Bennahmias: « Une histoire se termine avec le MoDem »

 Bennahmias-congresBennahmias: « Une histoire se termine avec le MoDem »

Interview au Journal La Provence :

L’eurodéputé se met en congés et soutient les listes de Patrick Mennucci

Le divorce est consommé. Enfin, serait-on tenté de dire, tant il a traîné. François Bayrou, président du MoDem et Jean-Luc Bennahmias, son vice-président, n’avaient plus rien à se dire. Dans une lettre de quasi-rupture cinglante, début février, le Palois qui conduit une liste soutenue par l’UMP aux municipales, demandait à son ami marseillais de soutenir Jean-Claude Gaudin ici. Et de ne pas s’allier une gauche qu’il juge « clientéliste. » Fin de non-recevoir de la part du député européen qui, hier après-midi, a confirmé qu’il rejoignait, avec Christophe Madrolle et d’autres, les listes de Patrick Mennucci, candidat PS – EE-LV à l’hôtel de ville. Et souligné que l’histoire se terminait avec le mouvement centriste, dont d’autres, partis avec l’UMP, sont prêts à reprendre un drapeau en lambeaux. « Il est certain qu’ils prennent le risque d’une mise en congé définitive du mouvement », nous glissait hier matin François Bayrou. Il rendra une position officielle aujourd’hui. Désormais sous la bannière « Les Démocrates marseillais », Christophe Madrolle qui sera 4e sur la liste de Marie-Arlette Carlotti dans les 4e-5e et Jean-Luc Bennahmias qui a choisi de n’être sur aucune liste, ont d’autres chats à fouetter. À commencer par le Parlement européen, où le second nommé se trouve sans famille. À moins que le PS national lui trouve un refuge.

Votre mise en congés du Mo-Dem est-elle définitive, comme le présume François Bayrou?
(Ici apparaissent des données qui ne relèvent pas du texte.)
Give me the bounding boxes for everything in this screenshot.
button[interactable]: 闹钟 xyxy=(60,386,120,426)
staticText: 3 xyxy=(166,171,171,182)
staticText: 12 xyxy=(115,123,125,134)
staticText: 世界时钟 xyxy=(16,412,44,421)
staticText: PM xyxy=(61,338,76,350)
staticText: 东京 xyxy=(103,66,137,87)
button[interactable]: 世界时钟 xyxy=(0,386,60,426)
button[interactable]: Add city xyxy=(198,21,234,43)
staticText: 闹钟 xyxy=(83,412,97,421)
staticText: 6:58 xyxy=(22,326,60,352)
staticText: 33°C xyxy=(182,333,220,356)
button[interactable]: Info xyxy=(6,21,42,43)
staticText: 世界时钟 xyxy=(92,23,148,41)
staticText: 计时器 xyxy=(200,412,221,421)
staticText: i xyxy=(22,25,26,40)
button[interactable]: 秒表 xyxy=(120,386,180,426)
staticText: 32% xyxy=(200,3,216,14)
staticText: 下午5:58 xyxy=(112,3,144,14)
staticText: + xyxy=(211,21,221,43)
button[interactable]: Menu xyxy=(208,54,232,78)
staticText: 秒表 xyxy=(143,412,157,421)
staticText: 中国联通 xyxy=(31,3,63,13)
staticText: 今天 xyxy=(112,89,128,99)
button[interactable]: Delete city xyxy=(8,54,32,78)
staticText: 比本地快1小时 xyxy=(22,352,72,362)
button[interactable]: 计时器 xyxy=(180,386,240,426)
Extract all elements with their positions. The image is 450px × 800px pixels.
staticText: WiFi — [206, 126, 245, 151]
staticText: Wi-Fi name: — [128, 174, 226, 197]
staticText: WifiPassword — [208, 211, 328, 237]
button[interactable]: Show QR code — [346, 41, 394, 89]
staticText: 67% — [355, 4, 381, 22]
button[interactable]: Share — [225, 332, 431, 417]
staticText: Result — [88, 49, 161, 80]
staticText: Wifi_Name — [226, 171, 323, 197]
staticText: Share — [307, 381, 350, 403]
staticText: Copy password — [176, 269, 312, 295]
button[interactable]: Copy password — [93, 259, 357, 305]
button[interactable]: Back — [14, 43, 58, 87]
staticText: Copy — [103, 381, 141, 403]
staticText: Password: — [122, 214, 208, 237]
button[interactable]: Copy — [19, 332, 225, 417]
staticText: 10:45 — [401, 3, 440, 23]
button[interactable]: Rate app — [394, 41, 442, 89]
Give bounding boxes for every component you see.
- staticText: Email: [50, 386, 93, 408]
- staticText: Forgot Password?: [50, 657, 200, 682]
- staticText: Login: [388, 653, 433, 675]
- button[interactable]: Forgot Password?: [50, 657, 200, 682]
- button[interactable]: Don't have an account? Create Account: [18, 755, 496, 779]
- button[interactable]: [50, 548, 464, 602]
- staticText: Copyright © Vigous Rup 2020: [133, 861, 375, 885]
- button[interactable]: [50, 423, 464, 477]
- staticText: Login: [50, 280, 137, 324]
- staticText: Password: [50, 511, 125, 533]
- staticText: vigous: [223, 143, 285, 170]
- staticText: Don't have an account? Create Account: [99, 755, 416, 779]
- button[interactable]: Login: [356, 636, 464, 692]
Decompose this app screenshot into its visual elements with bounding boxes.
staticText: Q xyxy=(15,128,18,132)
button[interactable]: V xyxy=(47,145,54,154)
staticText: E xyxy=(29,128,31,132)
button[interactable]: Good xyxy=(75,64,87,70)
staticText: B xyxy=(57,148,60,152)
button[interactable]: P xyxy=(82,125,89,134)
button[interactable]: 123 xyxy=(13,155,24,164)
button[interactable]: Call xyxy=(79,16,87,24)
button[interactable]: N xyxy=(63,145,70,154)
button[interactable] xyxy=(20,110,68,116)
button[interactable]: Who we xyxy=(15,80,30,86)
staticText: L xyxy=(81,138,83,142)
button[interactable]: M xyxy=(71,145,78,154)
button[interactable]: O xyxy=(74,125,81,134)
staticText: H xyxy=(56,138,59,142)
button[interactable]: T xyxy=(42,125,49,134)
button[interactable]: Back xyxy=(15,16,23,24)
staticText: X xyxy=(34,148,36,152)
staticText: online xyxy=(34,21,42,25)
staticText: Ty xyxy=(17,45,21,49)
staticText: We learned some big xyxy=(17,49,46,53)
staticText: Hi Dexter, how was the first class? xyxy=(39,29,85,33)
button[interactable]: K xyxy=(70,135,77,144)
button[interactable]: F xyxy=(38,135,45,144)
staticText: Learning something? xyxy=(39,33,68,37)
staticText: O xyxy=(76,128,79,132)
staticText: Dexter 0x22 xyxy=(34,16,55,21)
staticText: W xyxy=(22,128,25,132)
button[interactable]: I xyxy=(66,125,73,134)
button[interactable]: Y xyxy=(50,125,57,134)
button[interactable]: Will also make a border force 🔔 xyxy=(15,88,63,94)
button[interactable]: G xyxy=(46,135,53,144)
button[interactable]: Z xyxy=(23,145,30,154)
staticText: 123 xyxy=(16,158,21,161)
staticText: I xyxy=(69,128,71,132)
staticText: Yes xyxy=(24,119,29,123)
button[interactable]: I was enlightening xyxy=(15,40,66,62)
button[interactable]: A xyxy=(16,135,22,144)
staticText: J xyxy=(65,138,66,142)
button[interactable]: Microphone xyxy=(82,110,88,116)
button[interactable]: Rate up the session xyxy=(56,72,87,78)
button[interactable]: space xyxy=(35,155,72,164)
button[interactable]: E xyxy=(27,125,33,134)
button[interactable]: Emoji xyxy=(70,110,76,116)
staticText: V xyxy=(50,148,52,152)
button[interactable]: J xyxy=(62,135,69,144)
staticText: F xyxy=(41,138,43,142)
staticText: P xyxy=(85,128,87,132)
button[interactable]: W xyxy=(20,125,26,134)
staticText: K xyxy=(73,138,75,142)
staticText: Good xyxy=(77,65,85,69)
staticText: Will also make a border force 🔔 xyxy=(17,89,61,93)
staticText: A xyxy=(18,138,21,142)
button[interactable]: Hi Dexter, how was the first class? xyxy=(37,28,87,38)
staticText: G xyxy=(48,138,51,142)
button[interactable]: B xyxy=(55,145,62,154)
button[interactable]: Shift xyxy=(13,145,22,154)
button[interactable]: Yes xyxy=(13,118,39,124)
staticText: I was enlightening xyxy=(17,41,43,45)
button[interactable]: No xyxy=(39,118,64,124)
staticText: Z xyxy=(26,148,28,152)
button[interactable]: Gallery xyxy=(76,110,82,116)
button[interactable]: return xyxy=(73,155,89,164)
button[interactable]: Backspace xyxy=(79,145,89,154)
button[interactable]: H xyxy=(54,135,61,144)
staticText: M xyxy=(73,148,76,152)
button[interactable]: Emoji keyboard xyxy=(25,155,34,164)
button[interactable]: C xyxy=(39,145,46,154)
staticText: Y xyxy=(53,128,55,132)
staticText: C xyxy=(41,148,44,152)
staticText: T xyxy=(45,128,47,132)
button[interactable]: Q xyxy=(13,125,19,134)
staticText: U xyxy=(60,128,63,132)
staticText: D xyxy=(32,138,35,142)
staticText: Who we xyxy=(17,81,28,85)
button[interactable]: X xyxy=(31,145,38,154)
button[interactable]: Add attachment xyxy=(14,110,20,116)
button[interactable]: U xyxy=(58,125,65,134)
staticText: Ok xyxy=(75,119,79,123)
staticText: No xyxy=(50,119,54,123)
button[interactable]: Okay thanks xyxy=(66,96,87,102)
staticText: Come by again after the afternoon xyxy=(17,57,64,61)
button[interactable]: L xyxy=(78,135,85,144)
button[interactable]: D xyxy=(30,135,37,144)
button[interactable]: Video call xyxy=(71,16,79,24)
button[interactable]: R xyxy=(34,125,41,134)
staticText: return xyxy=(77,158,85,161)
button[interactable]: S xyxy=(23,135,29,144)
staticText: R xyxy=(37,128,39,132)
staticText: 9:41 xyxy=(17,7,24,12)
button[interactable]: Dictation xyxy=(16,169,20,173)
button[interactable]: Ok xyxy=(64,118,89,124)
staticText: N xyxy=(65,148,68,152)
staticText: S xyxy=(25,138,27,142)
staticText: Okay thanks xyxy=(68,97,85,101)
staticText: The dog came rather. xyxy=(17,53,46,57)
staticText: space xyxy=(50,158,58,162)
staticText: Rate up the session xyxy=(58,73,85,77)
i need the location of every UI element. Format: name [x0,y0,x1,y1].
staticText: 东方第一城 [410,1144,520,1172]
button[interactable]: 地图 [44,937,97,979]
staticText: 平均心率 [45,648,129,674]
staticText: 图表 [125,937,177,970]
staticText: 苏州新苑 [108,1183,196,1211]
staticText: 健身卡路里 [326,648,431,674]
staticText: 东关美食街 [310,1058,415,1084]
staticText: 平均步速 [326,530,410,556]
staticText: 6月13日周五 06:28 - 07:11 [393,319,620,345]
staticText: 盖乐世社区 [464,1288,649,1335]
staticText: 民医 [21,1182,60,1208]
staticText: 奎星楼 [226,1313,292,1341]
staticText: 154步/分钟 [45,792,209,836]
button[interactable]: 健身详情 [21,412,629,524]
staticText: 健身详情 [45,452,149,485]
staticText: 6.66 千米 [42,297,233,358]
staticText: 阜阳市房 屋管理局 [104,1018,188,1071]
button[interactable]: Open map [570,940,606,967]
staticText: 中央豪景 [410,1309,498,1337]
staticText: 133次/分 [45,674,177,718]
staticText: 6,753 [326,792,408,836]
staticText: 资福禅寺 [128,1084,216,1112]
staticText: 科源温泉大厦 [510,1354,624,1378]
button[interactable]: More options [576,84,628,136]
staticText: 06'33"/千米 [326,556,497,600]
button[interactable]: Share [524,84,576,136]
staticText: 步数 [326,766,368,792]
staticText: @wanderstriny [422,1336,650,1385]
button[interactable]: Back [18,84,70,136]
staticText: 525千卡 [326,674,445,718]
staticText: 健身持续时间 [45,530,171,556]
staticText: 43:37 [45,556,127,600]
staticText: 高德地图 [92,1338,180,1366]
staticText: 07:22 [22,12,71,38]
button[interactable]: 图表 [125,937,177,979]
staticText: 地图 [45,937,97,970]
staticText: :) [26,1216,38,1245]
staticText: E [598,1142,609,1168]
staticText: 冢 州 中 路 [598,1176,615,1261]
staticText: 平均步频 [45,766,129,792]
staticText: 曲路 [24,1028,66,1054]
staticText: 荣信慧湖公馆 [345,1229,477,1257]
Oui, c’est la logique même. Une histoire se termine avec le MoDem. Elle s’arrête sur une incompréhension globale. Notre cohérence avec Christophe Madrolle et les autres est pourtant totale. Nous n’avons jamais rien caché sur notre appartenance à une philosophie de centre gauche. Nous avons toujours regardé ce que faisait François Bayrou avec les yeux grand ouverts. Lui, en revanche, n’a jamais vu la situation de la gauche à Marseille.

Sa vision serait-elle trop simpliste?

Il faut arrêter avec la gauche des brigands et la droite humaniste. Ce n’est pas vrai. C’est beaucoup plus compliqué que cela. Il suffit d’être un peu ici pour le savoir. Or, cette polémique n’a jamais cessé.

En est-ce fini du MoDem?

Nous ne sommes pas les premiers à avoir tenté de construire une troisième voie dans ce pays. Avant nous, il y a eu Michel Jobert, Jean-Pierre Chevènement, Europe Écologie… Les institutions de la Ve République font que ça foire. On est toujours poussé à aller dans un camp ou dans un autre. Ce qui est paradoxal, c’est que les électeurs ont intégré la fin du clivage gauche-droite, malgré le bla-bla des politiques.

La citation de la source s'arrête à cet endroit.